» **TASK INSTRUCTIONS**
For each line below, check for "samedi"; give only the total of lines where it occurs.

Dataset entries

* * * * * * *

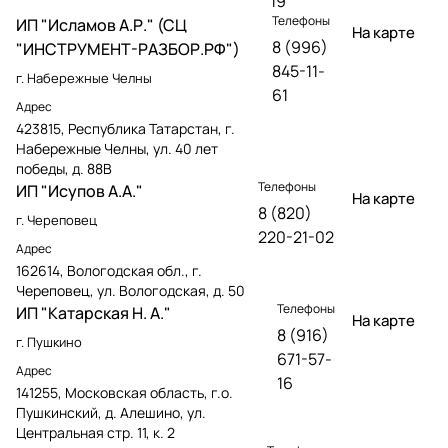
19
Телефоны
ИП "Исламов А.Р." (СЦ
На карте
8 (996)
"ИНСТРУМЕНТ-РАЗБОР.РФ")
845-11-
г. Набережные Челны
61
Адрес
423815, Республика Татарстан, г.
Набережные Челны, ул. 40 лет
победы, д. 88В
Телефоны
ИП "Исупов А.А."
На карте
8 (820)
г. Череповец
220-21-02
Адрес
162614, Вологодская обл., г.
Череповец, ул. Вологодская, д. 50
Телефоны
ИП "Катарская Н. А."
На карте
8 (916)
г. Пушкино
671-57-
Адрес
16
141255, Московская область, г.о.
Пушкинский, д. Алешино, ул.
Центральная стр. 11, к. 2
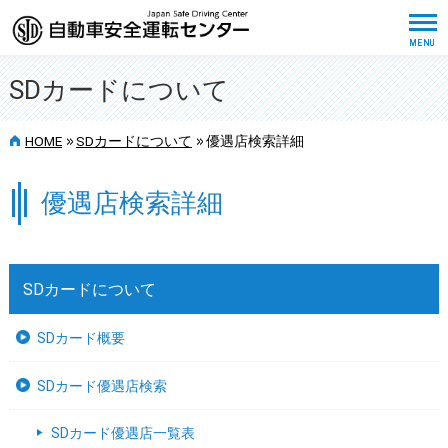
SDカードについて
>>
>>
HOME
SDカードについて
優遇店検索詳細
優遇店検索詳細
SDカードについて
SDカード概要
SDカード優遇店検索
SDカード優遇店一覧表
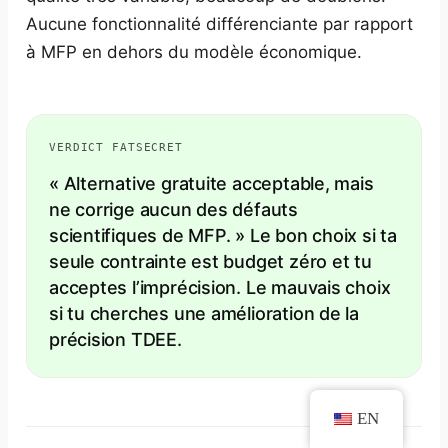
Aucune fonctionnalité différenciante par rapport
à MFP en dehors du modèle économique.
VERDICT FATSECRET
« Alternative gratuite acceptable, mais
ne corrige aucun des défauts
scientifiques de MFP. » Le bon choix si ta
seule contrainte est budget zéro et tu
acceptes l’imprécision. Le mauvais choix
si tu cherches une amélioration de la
précision TDEE.
EN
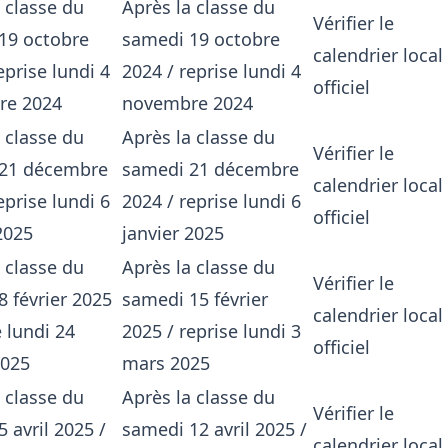
 classe du
Après la classe du
Vérifier le
19 octobre
samedi 19 octobre
calendrier local
eprise lundi 4
2024 / reprise lundi 4
officiel
re 2024
novembre 2024
 classe du
Après la classe du
Vérifier le
21 décembre
samedi 21 décembre
calendrier local
eprise lundi 6
2024 / reprise lundi 6
officiel
2025
janvier 2025
 classe du
Après la classe du
Vérifier le
 février 2025
samedi 15 février
calendrier local
e lundi 24
2025 / reprise lundi 3
officiel
2025
mars 2025
 classe du
Après la classe du
Vérifier le
 avril 2025 /
samedi 12 avril 2025 /
calendrier local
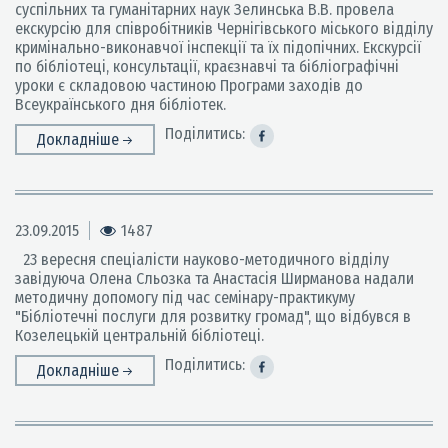
суспільних та гуманітарних наук Зелинська В.В. провела
екскурсію для співробітників Чернігівського міського відділу
кримінально-виконавчої інспекції та їх підопічних. Екскурсії
по бібліотеці, консультації, краєзнавчі та бібліографічні
уроки є складовою частиною Програми заходів до
Всеукраїнського дня бібліотек.
Поділитись:
Докладніше
23.09.2015
1487
23 вересня спеціалісти науково-методичного відділу
завідуюча Олена Сльозка та Анастасія Ширманова надали
методичну допомогу під час семінару-практикуму
"Бібліотечні послуги для розвитку громад", що відбувся в
Козелецькій центральній бібліотеці.
Поділитись:
Докладніше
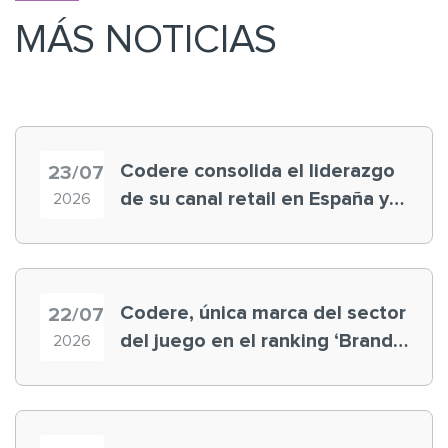
MÁS NOTICIAS
Codere consolida el liderazgo
23/07
de su canal retail en España y
2026
registra récord histórico en el
Mundial
Codere, única marca del sector
22/07
del juego en el ranking ‘Brand
2026
Finance España 2026’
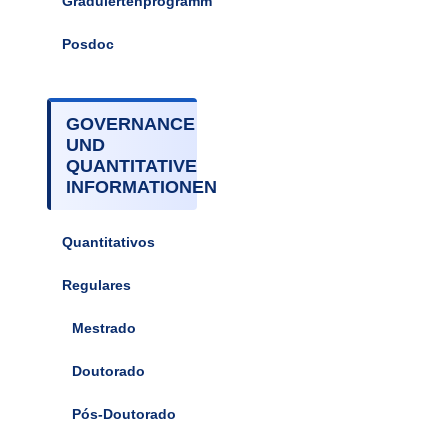
Graduiertenprogramm
Posdoc
GOVERNANCE
UND
QUANTITATIVE
INFORMATIONEN
Quantitativos
Regulares
Mestrado
Doutorado
Pós-Doutorado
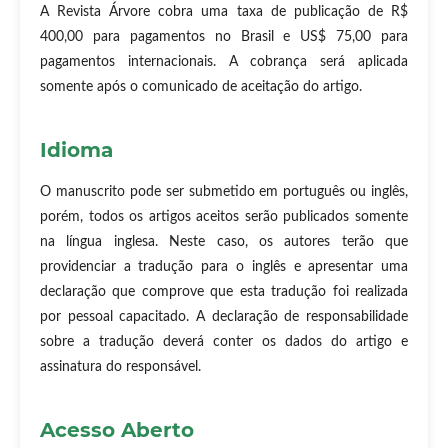
A Revista Árvore cobra uma taxa de publicação de R$
400,00 para pagamentos no Brasil e US$ 75,00 para
pagamentos internacionais. A cobrança será aplicada
somente após o comunicado de aceitação do artigo.
Idioma
O manuscrito pode ser submetido em português ou inglês,
porém, todos os artigos aceitos serão publicados somente
na língua inglesa. Neste caso, os autores terão que
providenciar a tradução para o inglês e apresentar uma
declaração que comprove que esta tradução foi realizada
por pessoal capacitado. A declaração de responsabilidade
sobre a tradução deverá conter os dados do artigo e
assinatura do responsável.
Acesso Aberto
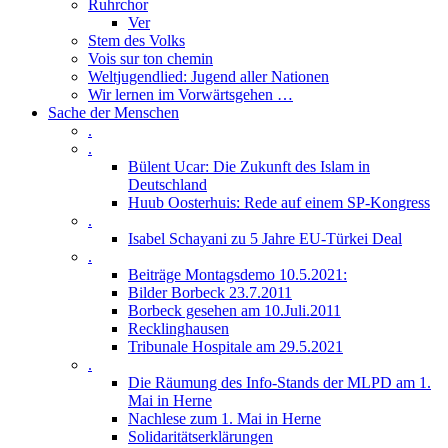
Ruhrchor
Ver
Stem des Volks
Vois sur ton chemin
Weltjugendlied: Jugend aller Nationen
Wir lernen im Vorwärtsgehen …
Sache der Menschen
.
.
Bülent Ucar: Die Zukunft des Islam in
Deutschland
Huub Oosterhuis: Rede auf einem SP-Kongress
.
Isabel Schayani zu 5 Jahre EU-Türkei Deal
.
Beiträge Montagsdemo 10.5.2021:
Bilder Borbeck 23.7.2011
Borbeck gesehen am 10.Juli.2011
Recklinghausen
Tribunale Hospitale am 29.5.2021
.
Die Räumung des Info-Stands der MLPD am 1.
Mai in Herne
Nachlese zum 1. Mai in Herne
Solidaritätserklärungen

* * * * * * *

» **ANSWER SPACE**
4